Britain is staring down the barrel of a gun. The tax burden is set to rise to its highest level since the aftermath of the Second World War; inflation is at its highest level for 40 years; living standards are on track for their sharpest drop in six decades; and we are officially on the brink of a year-long recession.
In short, the outlook is grim. But all of the above are symptoms, not the underlying cause. Our fundamental problem is low productivity – low output per worker – which then feeds through into lower wages and wider economic woes.
A lot lower wages, in fact. One expert analysis of the Chancellor’s Autumn Statement finds that average wages would be £15,000 a year more by 2027 if we had sustained the rate of wage rises before the financial crash of 2008/9.
The causes of low productivity are no doubt complex and various. What we do know if that before the crash, output per worker had been rising at over 2% a year since the mid-1970s. Since the crash, it has crawled along at an average 0.5% a year.
Fix the productivity puzzle, and you fix a great deal more.
Research conducted by my digital diagnostics firm Actual Experience points to one simple practical way to boost productivity and, by extension, national output.
But first we have to recognise that the world has changed – almost certainly irreversibly. Working patterns have changed. Before the pandemic, most people went to the office or the factory every day. Now they don’t. As many as 60% of people work from home at least some of the time. They like it and they don’t want to go back to the old daily grind.
Hybrid working – part office, part home – is here to stay.
But here’s the rub. Our digital infrastructure is not good enough to support millions of people working from their kitchen tables.
Almost all of them rely on consumer broadband. This is fine for most social, domestic and pleasure purposes – such as downloading films or posting messages on Facebook. But it is not up to the task of providing the reliability, speed and security of a business or industrial network.
Our research falls into two parts.
First, we work for global corporations, employing 100,000 or more people. Our job is to analyse the day-to-day experience for these workers as they go about jobs in their digital workplace. We identify the ones working unhindered – and the many experiencing digital friction – either in the office or at home or both. And we help their employers pinpoint weaknesses in the digital workplace and fix them.
Second, we asked Savanta ComRes to survey 1,000 home-workers and see how they were getting on. The results were pretty alarming. Nearly nine in ten of them reported having suffered poor or unreliable connectivity, with 26% saying this is a problem they encounter very or fairly often.
When asked if they find working from home stressful due to unreliable technology, as many as 46% with IT performance failings agree. Over 50% of those who have suffered erratic broadband and video and audio dropouts report that these problems make their working day less productive.
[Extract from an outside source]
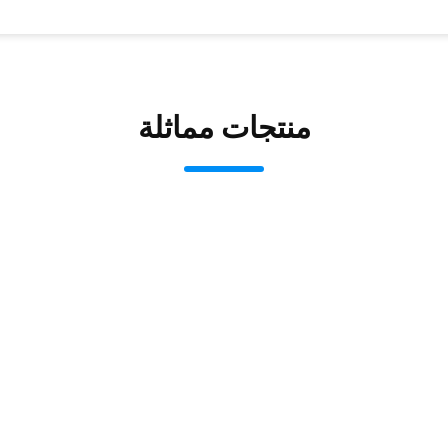
منتجات مماثلة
Our research for big business clients and the poll point in the same direction. UK productivity per worker – and national output – would be significantly higher if our domestic digital networks were of industrial standard and up to the task.
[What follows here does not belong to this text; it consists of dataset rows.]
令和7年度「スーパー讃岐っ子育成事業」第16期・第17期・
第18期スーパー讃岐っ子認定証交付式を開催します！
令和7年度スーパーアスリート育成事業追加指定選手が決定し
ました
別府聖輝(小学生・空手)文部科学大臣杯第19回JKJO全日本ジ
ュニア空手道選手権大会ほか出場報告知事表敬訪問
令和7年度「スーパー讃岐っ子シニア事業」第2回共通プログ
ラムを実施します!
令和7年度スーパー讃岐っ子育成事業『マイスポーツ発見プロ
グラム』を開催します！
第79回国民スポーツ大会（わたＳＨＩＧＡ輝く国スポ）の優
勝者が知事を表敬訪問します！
We estimate that the boost to national wealth would be as much as £60 billion a year – or 3% of GDP.
Why do so many workers struggle with their connectivity relative to office quality? Part of the problem is that many firms do not invest in the broadband equipment of their workers.
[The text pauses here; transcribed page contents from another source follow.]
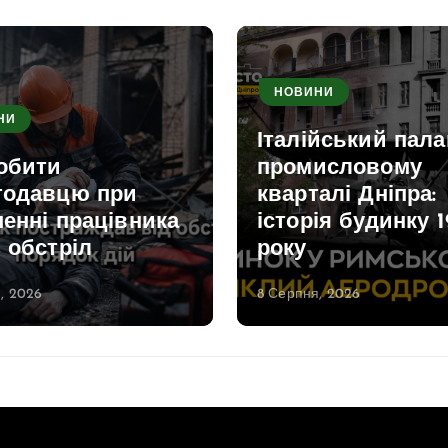
НОВИНИ
НИ
Італійський пала
обити
промисловому
тодавцю при
кварталі Дніпра:
енні працівника
історія будинку 1
 обстріл
року
, 2026
8 Серпня, 2026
Our poll finds that 68% of home-workers are not provided with any financial or logistical support to improve their connection, despite the fact our research shows business standard broadband tends to be far superior in both quality and reliability to the consumer standard.
And they certainly want it, with 65% saying employers should provide the service, which typically costs £500 to £1,000 a year and requires the installation of some heavy duty kit.
The taxman doesn’t help either. Employees are currently taxed for home broadband upgrades as a benefit in kind – akin to the levy on a company car or mobile phone.
With 72% of home-workers agreeing such upgrades should be tax-free, it is clear there is pressure for change.
The productivity nut is not easily cracked. But with WFH a fact of life – and likely to become even more so – bringing the office to the home in the shape of top quality internet connections looks like a sensible and practical step that will pay dividends for all concerned. The cost to HMRC would be a pittance.
Right now we are relying on a digital network never designed to sustain millions of home workers.
We should stop trying to run a Rolls Royce on two star petrol and power up the WFH revolution.